China one step ahead when it comes to electrification

People in front of big blue digital screen with Chinese signs.
Visit to Professor Ouyang Minggao’s Academician Workstation in Yibin. Photo: Arne Nåbo.

Lightning-fast technological development, smart battery management solutions and close links between research, innovation and production. These are some of the strongest impressions formed from a study trip to China.

In November 2023, 17 researchers and representatives of vehicle manufacturers and logistics companies boarded a plane to Shanghai for a week-long study visit to look at electrification and battery swapping systems for heavy vehicles. Arne Nåbo, research leader, and Philip Linné, researcher, participated from VTI.

The group travelled around vehicle manufacturers, battery companies and development centres by bus, plane and high-speed train travelling at 350 kilometres per hour. This visit was part of the Sweden-China Bridge project, which aims to increase the exchange of knowledge on the transport system between the countries.

Arne Nåbo, who recently completed a project on battery swapping in Sweden, gained new insights into aspects such as battery management at Chinese companies. Every battery in the system can have its own identity there, and be connected to a virtual battery management system. This keeps track of everything from charging and payment to function and the need for servicing.

When battery performance drops, it’s no longer used for vehicles but can be used in battery storage systems that are used to stabilise the electricity system as a whole.

“It was fascinating to see how much they were able to keep track of every battery. The system also allows the batteries in a battery swapping station to be used for two purposes: for charging vehicles, and for services aimed at supporting the power grid.

China is a world leader in terms of both battery swapping systems and the electrification of the transport system as a whole. Nine out of ten of all the electric trucks in the world are produced in China, and more than nine out of ten of all electric buses are there, to name but a couple of examples. The transformation is huge and taking place at a rapid pace. One company that was visited went from design to production in just over two years.

Important impressions were formed during the trip, too: the close links between electrification and automation, the link between the transport system and society’s power system, and the rapid pace of technological development. The next generation of battery swapping systems will be cheaper, faster and more automated and offer new battery types.

“It was interesting, too, to see the link between research, innovation and production. When an innovation was put into production and the manufacturer started making money, some of the profits were channelled back into research,” says Arne Nåbo.

He reckons that Sweden, and the entire Western world, has a lot to learn from China.

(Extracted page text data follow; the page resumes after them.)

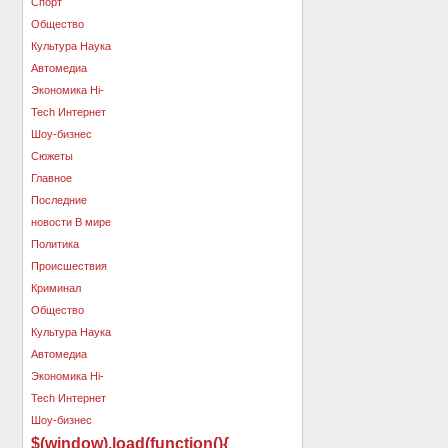
$(window).load(function(){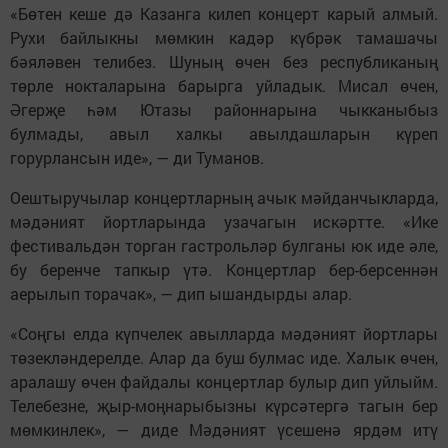
«Бөтен кеше дә Казанга килеп концерт карый алмый.
Рухи байлыкны мөмкин кадәр күбрәк тамашачы
бәяләвен телибез. Шуның өчен без республиканың
төрле нокталарына барырга уйладык. Мисал өчен,
Әгерҗе һәм Ютазы районнарына чыкканыбыз
булмады, авыл халкы авылдашларын күреп
горурлансын иде», — ди Туманов.
Оештыручылар концертларның ачык мәйданчыкларда,
мәдәният йортларында узачагын искәртте. «Ике
фестивальдән торган гастрольләр булганы юк иде әле,
бу беренче тапкыр үтә. Концертлар бер-берсеннән
аерылып торачак», — дип ышандырды алар.
«Соңгы елда күпчелек авылларда мәдәният йортлары
төзекләндерелде. Алар да буш булмас иде. Халык өчен,
аралашу өчен файдалы концертлар булыр дип уйлыйм.
Телебезне, җыр-моңнарыбызны күрсәтергә тагын бер
мөмкинлек», — диде Мәдәният үсешенә ярдәм итү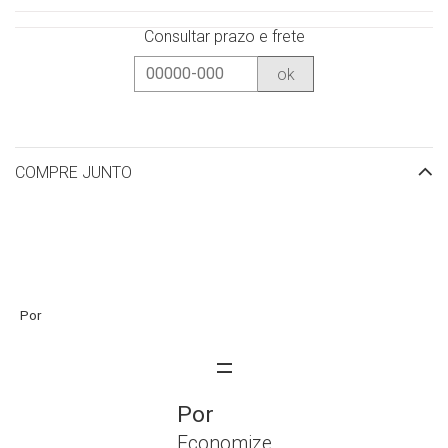
Consultar prazo e frete
ok
COMPRE JUNTO
Economize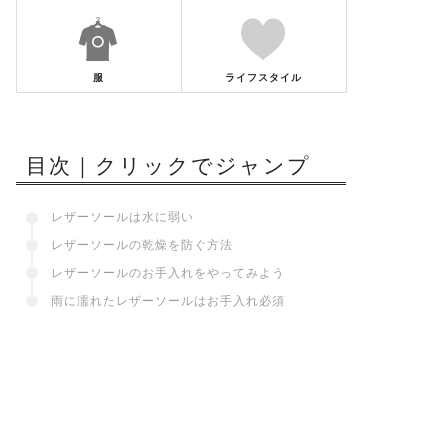
服
ライフスタイル
目次｜クリックでジャンプ
レザーソールは水に弱い
レザーソールの乾燥を防ぐ方法
レザーソールのお手入れをやってみよう
雨に濡れたレザーソールはお手入れ必須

“The country is a one-party state and has a very different political system to our own. But when it comes to electrification, there are still a lot of things we could do in much the same way,” he says, adding that it’s important to maintain collaboration with the academic community.

The academic element of the Sweden-China Bridge 2.0 project is being funded by the Swedish Transport Administration and coordinated by Halmstad University. The project is ongoing from January 2023 to December 2025.